5/13/2007

Mother's Day Proclamation for Peace

The celebration of Mother's Day originated with poet Julia Ward Howe, as a movement for women to fight the devastation of war and to show the way towards peace. Today's sentimental-flowers-&-Hallmark-card bedecked event hardly measures up to the fiery rhetoric of the day's founding mother...

Julia Ward Howe's Mother's Day Proclamation - 1870

Arise then...women of this day!
Arise, all women who have hearts!
Whether your baptism be of water or of tears!
Say firmly:
"We will not have questions answered by irrelevant agencies,
Our husbands will not come to us, reeking with carnage,
For caresses and applause.
Our sons shall not be taken from us to unlearn
All that we have been able to teach them of charity, mercy and patience.
We, the women of one country,
Will be too tender of those of another country
To allow our sons to be trained to injure theirs."

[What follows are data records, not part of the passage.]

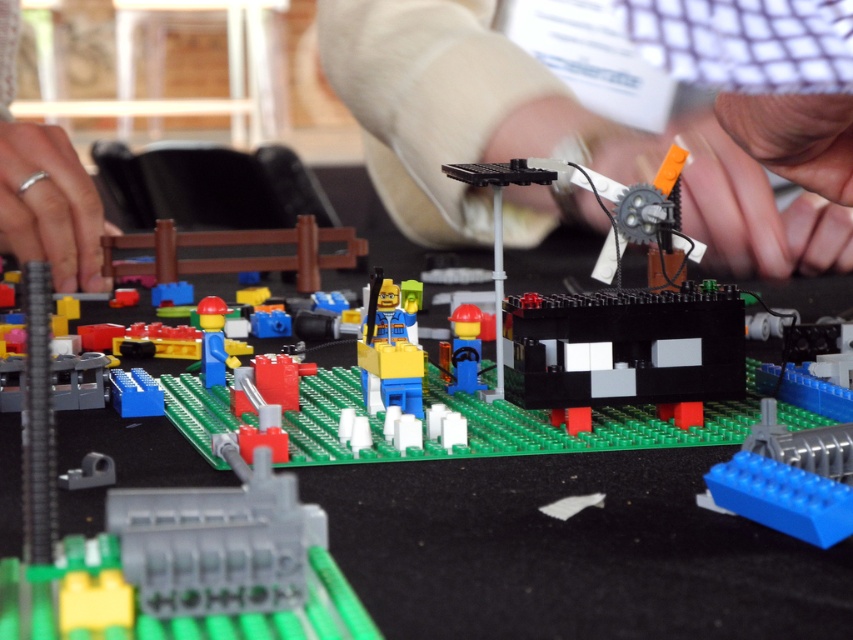 You are trying to place a new LEGO piece that is 3 cm wide. You have two options in the image, the smooth plastic hand at center and the silver metallic ring at lower left. Which one can the new piece fit next to without overlapping?

The smooth plastic hand at center might be wider than silver metallic ring at lower left, so the new piece can fit next to the silver metallic ring at lower left since it is narrower.

You are an observer looking at the LEGO construction scene. You notice a smooth plastic hand at center and a silver metallic ring at lower left. Which object is located to the right of the other?

The smooth plastic hand at center is positioned on the right side of silver metallic ring at lower left. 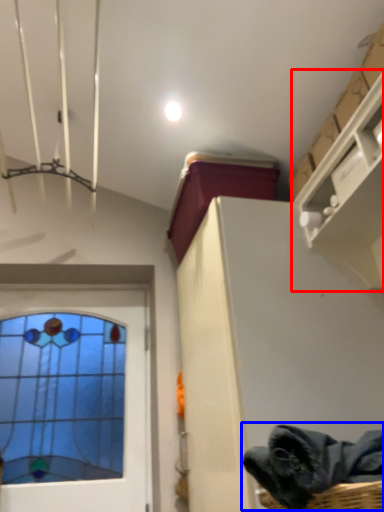 Question: Among these objects, which one is farthest to the camera, shelf (highlighted by a red box) or clothing (highlighted by a blue box)?

Choices:
 (A) shelf
 (B) clothing

Answer: (A) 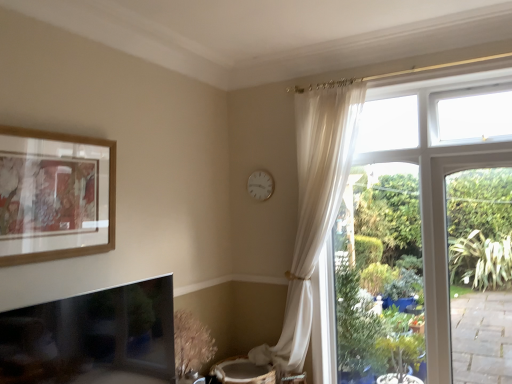 At what (x,y) coordinates should I click in order to perform the action: click on white plastic clock at upper center. Please return your answer as a coordinate pair (x, y). This screenshot has height=384, width=512. Looking at the image, I should click on (260, 185).

The image size is (512, 384). What do you see at coordinates (260, 185) in the screenshot?
I see `white plastic clock at upper center` at bounding box center [260, 185].

What is the approximate width of wooden picture frame at upper left?

It is 2.48 inches.

I want to click on wooden picture frame at upper left, so pyautogui.click(x=55, y=196).

In order to face wooden picture frame at upper left, should I rotate leftwards or rightwards?

Rotate left and turn 24.386 degrees.

This screenshot has width=512, height=384. Describe the element at coordinates (55, 196) in the screenshot. I see `wooden picture frame at upper left` at that location.

I want to click on white plastic clock at upper center, so click(260, 185).

Can you confirm if wooden picture frame at upper left is positioned to the left of white plastic clock at upper center?

Correct, you'll find wooden picture frame at upper left to the left of white plastic clock at upper center.

Relative to white plastic clock at upper center, is wooden picture frame at upper left in front or behind?

Visually, wooden picture frame at upper left is located in front of white plastic clock at upper center.

Is point (38, 150) closer or farther from the camera than point (252, 191)?

Point (38, 150) is positioned closer to the camera compared to point (252, 191).

From the image's perspective, does wooden picture frame at upper left appear lower than white plastic clock at upper center?

Correct, wooden picture frame at upper left appears lower than white plastic clock at upper center in the image.

From a real-world perspective, is wooden picture frame at upper left positioned under white plastic clock at upper center based on gravity?

Yes, from a real-world perspective, wooden picture frame at upper left is under white plastic clock at upper center.

Which of these two, wooden picture frame at upper left or white plastic clock at upper center, is wider?

With larger width is wooden picture frame at upper left.

Considering the relative sizes of wooden picture frame at upper left and white plastic clock at upper center in the image provided, is wooden picture frame at upper left shorter than white plastic clock at upper center?

No.

Between wooden picture frame at upper left and white plastic clock at upper center, which one has larger size?

With larger size is wooden picture frame at upper left.

Looking at this image, is wooden picture frame at upper left surrounding white plastic clock at upper center?

That's incorrect, white plastic clock at upper center is not inside wooden picture frame at upper left.

Would you consider wooden picture frame at upper left to be distant from white plastic clock at upper center?

Yes, wooden picture frame at upper left and white plastic clock at upper center are located far from each other.

Is wooden picture frame at upper left oriented towards white plastic clock at upper center?

No, wooden picture frame at upper left is not oriented towards white plastic clock at upper center.

Locate an element on the screen. The width and height of the screenshot is (512, 384). clock above the wooden picture frame at upper left (from the image's perspective) is located at coordinates (260, 185).

Is white plastic clock at upper center at the right side of wooden picture frame at upper left?

Yes, white plastic clock at upper center is to the right of wooden picture frame at upper left.

Considering their positions, is white plastic clock at upper center located in front of or behind wooden picture frame at upper left?

Clearly, white plastic clock at upper center is behind wooden picture frame at upper left.

Is point (250, 184) closer to viewer compared to point (18, 252)?

No, it is not.

From the image's perspective, is white plastic clock at upper center located above or below wooden picture frame at upper left?

white plastic clock at upper center is above wooden picture frame at upper left.

From a real-world perspective, who is located lower, white plastic clock at upper center or wooden picture frame at upper left?

wooden picture frame at upper left.

Which object is thinner, white plastic clock at upper center or wooden picture frame at upper left?

white plastic clock at upper center is thinner.

From their relative heights in the image, would you say white plastic clock at upper center is taller or shorter than wooden picture frame at upper left?

In the image, white plastic clock at upper center appears to be shorter than wooden picture frame at upper left.

Does white plastic clock at upper center have a smaller size compared to wooden picture frame at upper left?

Yes.

Which is correct: white plastic clock at upper center is inside wooden picture frame at upper left, or outside of it?

white plastic clock at upper center is outside wooden picture frame at upper left.

Are white plastic clock at upper center and wooden picture frame at upper left located far from each other?

Yes, white plastic clock at upper center and wooden picture frame at upper left are located far from each other.

Is white plastic clock at upper center oriented away from wooden picture frame at upper left?

No.

Can you tell me how much white plastic clock at upper center and wooden picture frame at upper left differ in facing direction?

The angular difference between white plastic clock at upper center and wooden picture frame at upper left is 89.8 degrees.

Find the location of a particular element. The image size is (512, 384). picture frame below the white plastic clock at upper center (from a real-world perspective) is located at coordinates (55, 196).

You are a GUI agent. You are given a task and a screenshot of the screen. Output one action in this format:
    pyautogui.click(x=<x>, y=<y>)
    Task: Click on the clock above the wooden picture frame at upper left (from the image's perspective)
    This screenshot has width=512, height=384.
    Given the screenshot: What is the action you would take?
    pyautogui.click(x=260, y=185)

The height and width of the screenshot is (384, 512). In order to click on picture frame lying in front of the white plastic clock at upper center in this screenshot , I will do `click(55, 196)`.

From the bosom of a devastated Earth a voice goes up with
Our own. It says: "Disarm! Disarm!
The sword of murder is not the balance of justice."
Blood does not wipe out dishonor,
Nor violence indicate possession.
As men have often forsaken the plough and the anvil
At the summons of war,
Let women now leave all that may be left of home
For a great and earnest day of counsel.
Let them meet first, as women, to bewail and commemorate the dead.
Let them solemnly take counsel with each other as to the means
Whereby the great human family can live in peace...
Each bearing after his own time the sacred impress, not of Caesar,
But of God -
In the name of womanhood and humanity, I earnestly ask
That a general congress of women without limit of nationality,
May be appointed and held at someplace deemed most convenient
And the earliest period consistent with its objects,
To promote the alliance of the different nationalities,
The amicable settlement of international questions,
The great and general interests of peace.

8 comments:

Bored in Vernal said...

This is wonderful!! Jana, do you know why a "general congress of women" per the last paragraph was never formed?

Shall we start one?

Anonymous said...

Another Quote from Julia Ward Howe - from her more famous work, which is even more appropriate given the current condition of war.

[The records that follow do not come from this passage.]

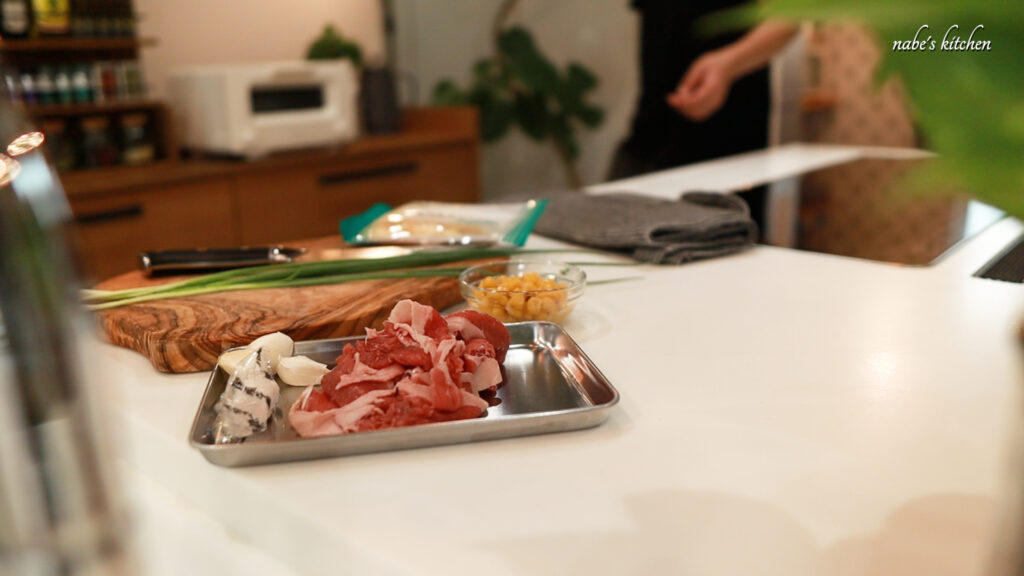 Find the location of a particular element. green plant is located at coordinates (514, 81). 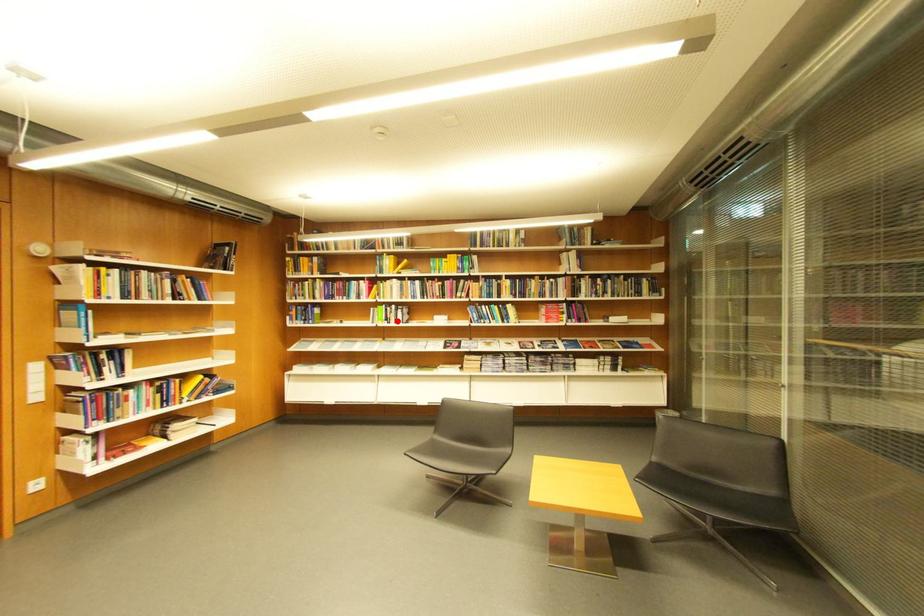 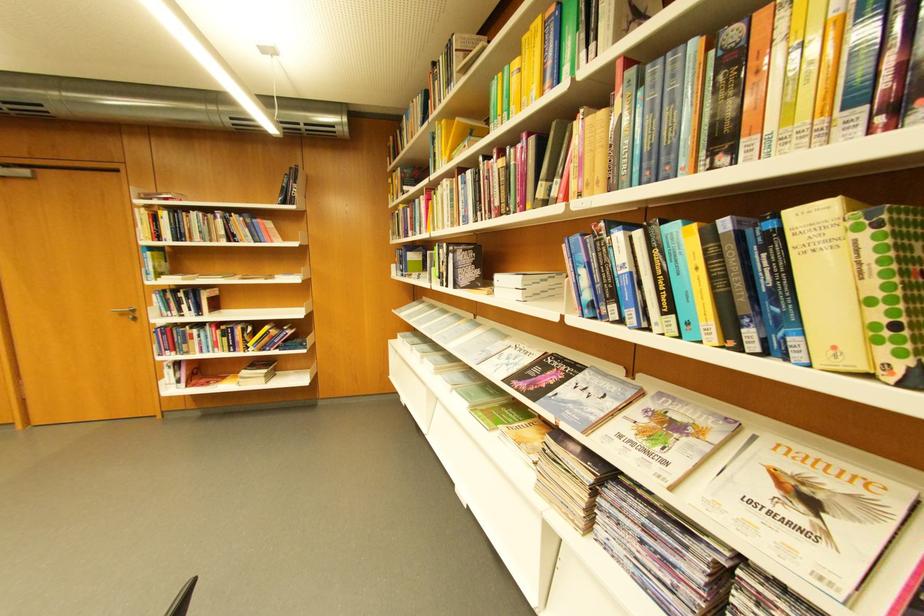 The point at the highlighted location is marked in the first image. Where is the corresponding point in the second image?

(451, 278) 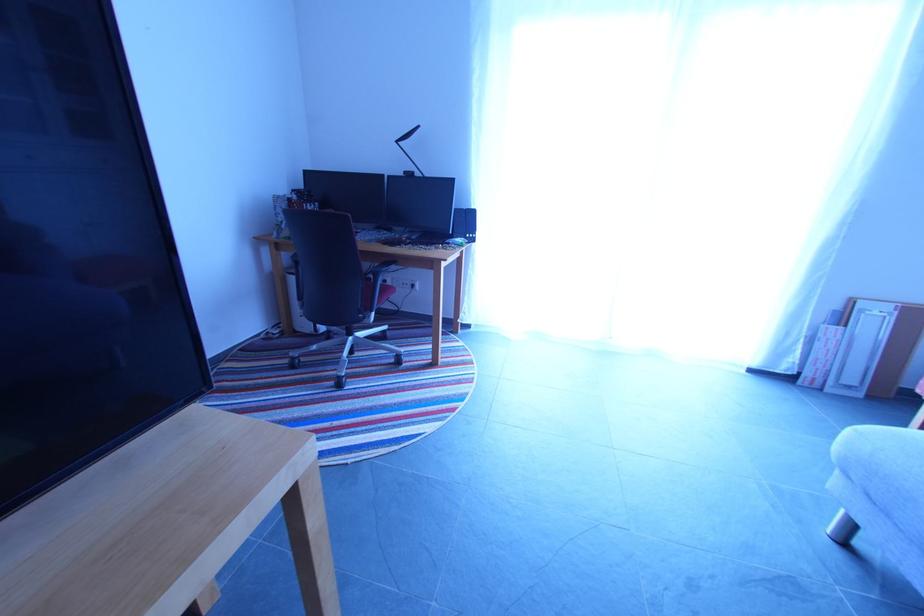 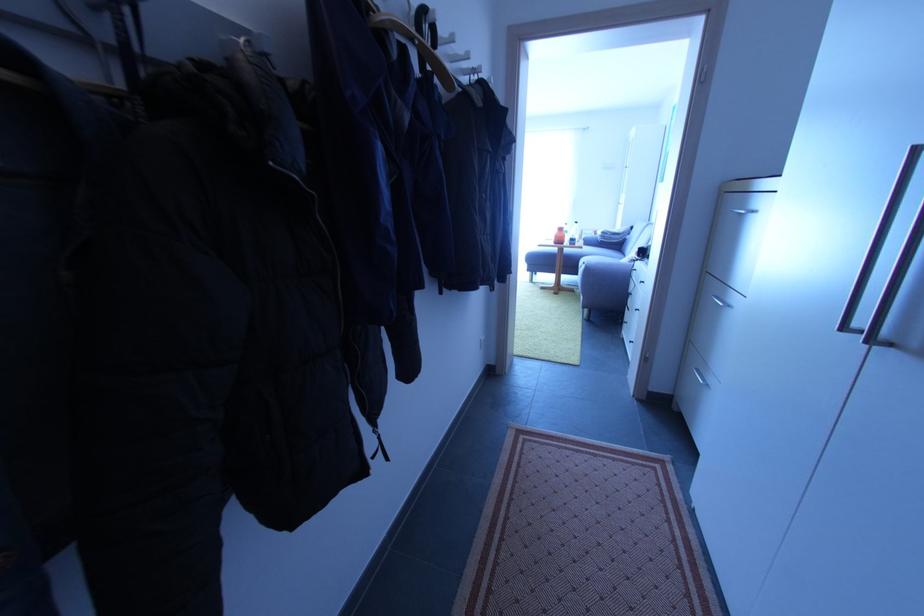 The point at (845, 321) is marked in the first image. Where is the corresponding point in the second image?

(585, 238) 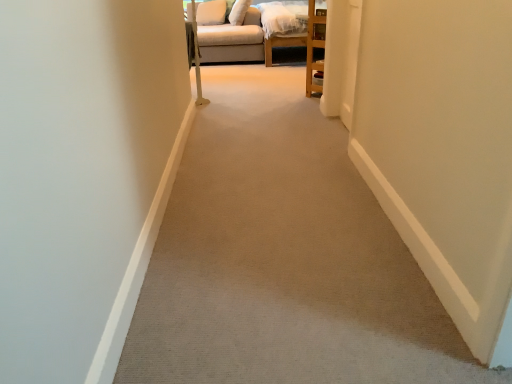 This screenshot has height=384, width=512. Find the location of `beige fabric couch at upper center`. beige fabric couch at upper center is located at coordinates (246, 48).

What is the approximate height of beige fabric couch at upper center?

beige fabric couch at upper center is 67.98 centimeters in height.

What do you see at coordinates (210, 12) in the screenshot?
I see `white fabric pillow at upper center, the second pillow viewed from the right` at bounding box center [210, 12].

In order to face beige carpet at center, should I rotate leftwards or rightwards?

To face it directly, rotate right by 2.169 degrees.

This screenshot has width=512, height=384. What do you see at coordinates (283, 258) in the screenshot?
I see `beige carpet at center` at bounding box center [283, 258].

I want to click on beige fabric couch at upper center, so click(x=246, y=48).

Choose the correct answer: Is beige fabric pillow at upper center, marked as the 2th pillow in a left-to-right arrangement, inside beige carpet at center or outside it?

beige fabric pillow at upper center, marked as the 2th pillow in a left-to-right arrangement, is spatially situated outside beige carpet at center.

Is beige fabric pillow at upper center, marked as the 2th pillow in a left-to-right arrangement, positioned in front of beige carpet at center?

No, it is behind beige carpet at center.

Does beige fabric pillow at upper center, which is the 1th pillow in right-to-left order, have a lesser width compared to beige carpet at center?

Yes, beige fabric pillow at upper center, which is the 1th pillow in right-to-left order, is thinner than beige carpet at center.

Which is more to the left, beige fabric pillow at upper center, marked as the 2th pillow in a left-to-right arrangement, or beige carpet at center?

"In the beauty of the lilies Christ was born across the sea,

With a glory in His bosom that transfigures you and me:

As He died to make men holy, let us die to make men free,

While God is marching on."

jana said...

Actually, Deb, I don't see how the lines you quoted are relevant/appropriate to our current war situation. How do you interpret her phrase 'let us die to make men free'? And how does the image of God marching resonate with anything happening in the current world?

Anonymous said...

I think it's quite interesting that she wrote both this and the "Battle Hymn of the Republic," which Deb cited and which was of course about the Civil War. Howe wrote the "Battle Hymn" first, in 1862. As you note, she wrote her "Mother's Day Proclamation" in 1870, five years after the carnage that was the Civil War. After all those many, many men had died, I wonder if she'd changed her mind. I also wonder if, had it been possible for her to see in 1862 what she would come to know with the rest of the nation by 1870, she would still have felt driven to write down those same lyrics in 1862.

Personally, I don't think said "Battle Hymn" has much to do with our current wars, and am frankly repulsed whenever people start claiming they do, however obliquely. I do not think we have freed anybody with bloodshed in quite some time.

Anonymous said...

Ha -- speak of the devil, after here I dropped by Threading Water, and that lead me to The Mother's Day Project. The May 12 post there is right on point.

jana said...

Thanks for the helpful insight and the links Sara!

Anonymous said...

Sara,

Im sorry you are repulsed. Maybe you should get off your couch and investigate, rather that just getting your view of the world from NPR.

I have been to the camps, the torture chambers and the rape rooms of Sadam'a regime. You should look into them before you claim we havent freed anyone.

JohnR said...

Craig forgets that 'freeing the Iraqi people' was not the initial justification for the war (remember those WMDs?), and that the U.S. supported this same oppressive regime with weapons and financing throughout the eighties (during the Iran-Iraq war).